Part of Healing will be faith, hope, charity. Charity involves forgiveness - the element that was missing in Shimon Peres' speech on 31 Dec 2012. Forgiveness as global strategy. We have great examples before us: Gandhi, Martin Luther King, Jr, Mandela, King Hussein of Jordan. Make use of the work also of Yoder.

One of the tasks will be to work out a strategy that will take into account personal and group biases (which include national interests as well as those of multinational corporations), while trying to handle and circumvent the general bias of common sense.

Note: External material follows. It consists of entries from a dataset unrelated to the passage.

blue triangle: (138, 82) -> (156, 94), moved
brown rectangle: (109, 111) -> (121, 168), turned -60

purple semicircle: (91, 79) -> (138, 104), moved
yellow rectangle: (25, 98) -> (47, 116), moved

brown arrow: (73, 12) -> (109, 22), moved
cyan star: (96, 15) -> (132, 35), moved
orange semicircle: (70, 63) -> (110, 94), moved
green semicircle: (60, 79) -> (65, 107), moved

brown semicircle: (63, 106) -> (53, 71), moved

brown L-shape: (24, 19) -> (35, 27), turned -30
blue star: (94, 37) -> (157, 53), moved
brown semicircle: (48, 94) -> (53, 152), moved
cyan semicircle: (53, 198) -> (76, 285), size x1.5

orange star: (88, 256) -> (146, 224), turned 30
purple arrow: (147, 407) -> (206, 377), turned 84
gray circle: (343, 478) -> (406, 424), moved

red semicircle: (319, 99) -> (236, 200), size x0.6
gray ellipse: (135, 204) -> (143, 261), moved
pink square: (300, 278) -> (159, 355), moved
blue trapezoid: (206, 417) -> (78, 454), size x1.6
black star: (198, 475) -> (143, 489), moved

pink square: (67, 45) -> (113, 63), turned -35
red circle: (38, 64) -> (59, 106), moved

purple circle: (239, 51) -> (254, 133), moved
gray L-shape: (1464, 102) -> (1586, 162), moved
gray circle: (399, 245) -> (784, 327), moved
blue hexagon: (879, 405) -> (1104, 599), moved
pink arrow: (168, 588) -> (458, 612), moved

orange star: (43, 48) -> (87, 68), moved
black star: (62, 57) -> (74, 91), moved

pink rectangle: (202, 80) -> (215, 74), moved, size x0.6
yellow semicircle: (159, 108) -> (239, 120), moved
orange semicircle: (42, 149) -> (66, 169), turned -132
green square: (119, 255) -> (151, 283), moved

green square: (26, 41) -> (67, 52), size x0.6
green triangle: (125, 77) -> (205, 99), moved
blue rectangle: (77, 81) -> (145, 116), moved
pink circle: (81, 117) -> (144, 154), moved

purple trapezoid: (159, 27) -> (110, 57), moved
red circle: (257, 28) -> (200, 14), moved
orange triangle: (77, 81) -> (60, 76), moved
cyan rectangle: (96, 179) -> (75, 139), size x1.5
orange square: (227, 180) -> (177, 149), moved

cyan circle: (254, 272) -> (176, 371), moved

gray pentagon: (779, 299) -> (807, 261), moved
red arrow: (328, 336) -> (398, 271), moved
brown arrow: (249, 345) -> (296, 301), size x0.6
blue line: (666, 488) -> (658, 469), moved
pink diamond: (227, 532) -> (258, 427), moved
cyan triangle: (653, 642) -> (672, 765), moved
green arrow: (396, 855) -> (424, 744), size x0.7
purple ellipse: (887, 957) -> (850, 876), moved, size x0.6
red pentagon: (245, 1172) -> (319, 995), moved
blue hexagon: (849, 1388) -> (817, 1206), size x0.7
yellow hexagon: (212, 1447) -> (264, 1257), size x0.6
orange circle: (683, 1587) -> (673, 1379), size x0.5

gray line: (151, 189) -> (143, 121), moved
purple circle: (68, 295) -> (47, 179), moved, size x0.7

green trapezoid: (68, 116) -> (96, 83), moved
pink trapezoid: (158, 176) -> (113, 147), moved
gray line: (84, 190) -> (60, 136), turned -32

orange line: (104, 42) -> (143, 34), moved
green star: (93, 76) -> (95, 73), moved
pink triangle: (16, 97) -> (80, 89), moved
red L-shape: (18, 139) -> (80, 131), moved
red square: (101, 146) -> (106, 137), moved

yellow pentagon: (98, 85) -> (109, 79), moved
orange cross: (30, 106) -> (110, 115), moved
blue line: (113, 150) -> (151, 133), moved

From my paper, "Priesthood and Identity in the Secular World":

Bernard Lonergan has an article containing a very interesting proposal for the ministry of the Jesuit priest in the modern world.[1] A principal duty of priests, Lonergan says, is to lead and teach the people of God. But all leadership and teaching takes place in the context of one’s times, and the times – Lonergan is writing some 40 years ago – are marked by modernity, secularism and self-destructiveness. The modern Jesuit, Lonergan goes on, has to (1) overcome vestiges of his classicist upbringing; (2) discerningly accept the gains of modernity; and (3) work out strategies for dealing with secularist views on religion and with concomitant distortions in our notion of human knowledge, our apprehension of human reality, and our organization of human affairs. Just how such strategies are to be worked out is an enormous question, but Lonergan offers the following hints: such a strategy will be a creative project emerging from an understanding of a situation and a grasp of what can be done about it; it will not be a static project set forth once and for all, but an ongoing one, constantly revised in the light of feedback from its implementation; it will be not a single ongoing project but a set of ongoing processes, “constantly reported to some central clearinghouse.” This central clearinghouse will have the twofold function of drawing attention to conflicts between separate parts; and keeping all parts informed both of what has been achieved elsewhere and of what has been tried and found wanting.[2]
Lonergan's thoughts here will have to be completed / corrected / qualified with what he says in Method in Theology, esp. in the last chapter. 

[1] B. Lonergan, "The Response of the Jesuit as Priest and Apostle in the Modern World," A Second Collection, ed. William F.J. Ryan and Bernard J. Tyrrell (Philadelphia: Westminster, 1974) 165-214.
[2] Lonergan 183-187.


Sunday 6 January 2013

A philosophical Christology?

Marchesi, Giovanni. "Il Cristo dei filosofi: E' possibile una cristologia filosofica?" La Civilta' Cattolica (1991) II, quaderno 3384, 571-583. [I have copied only the first page. The volume is in the Ratisbonne Library.]

The critical problem

Encyclopedias and dictionaries of philosophy do not usually contain any item under the heading 'critical problem.' Here, below, however, is a review of a book on the Critical Problem as handled by various professors in the Roman ecclesiastical universities in the 1980s.
Shardella, A. Review of The Critical Problem of Knowledge, ed. Giovanni Blandino and Aniceto Molinaro. Rome: Herder / Pontifical Lateran University, 1989. La Civiltà Cattolica Anno 142, III, quaderni 3385-3390 (1991) 325-326.